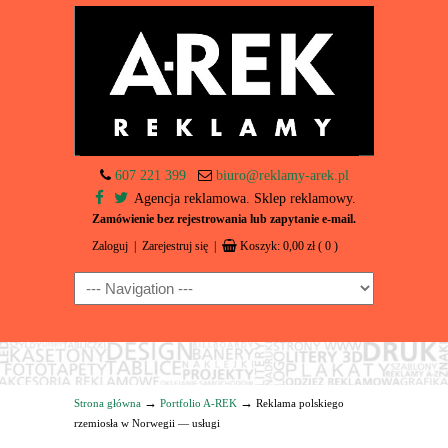
607 221 399
biuro@reklamy-arek.pl
Agencja reklamowa. Sklep reklamowy.
Zamówienie bez rejestrowania lub zapytanie e-mail.
Zaloguj
|
Zarejestruj się
|
Koszyk:
0,00
zł
( 0 )
Navigation
→
→
Strona główna
Portfolio A-REK
Reklama polskiego
rzemiosła w Norwegii — usługi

▬▬▬▬▬▬▬▬▬▬

Exercise description>
Leave the pictures out and return the rest of the listing exactly.

Completed task>
607 221 399
biuro@reklamy-arek.pl
Agencja reklamowa. Sklep reklamowy.
Zamówienie bez rejestrowania lub zapytanie e-mail.
Zaloguj
|
Zarejestruj się
|
Koszyk:
0,00
zł
( 0 )
Navigation
→
→
Strona główna
Portfolio A-REK
Reklama polskiego
rzemiosła w Norwegii — usługi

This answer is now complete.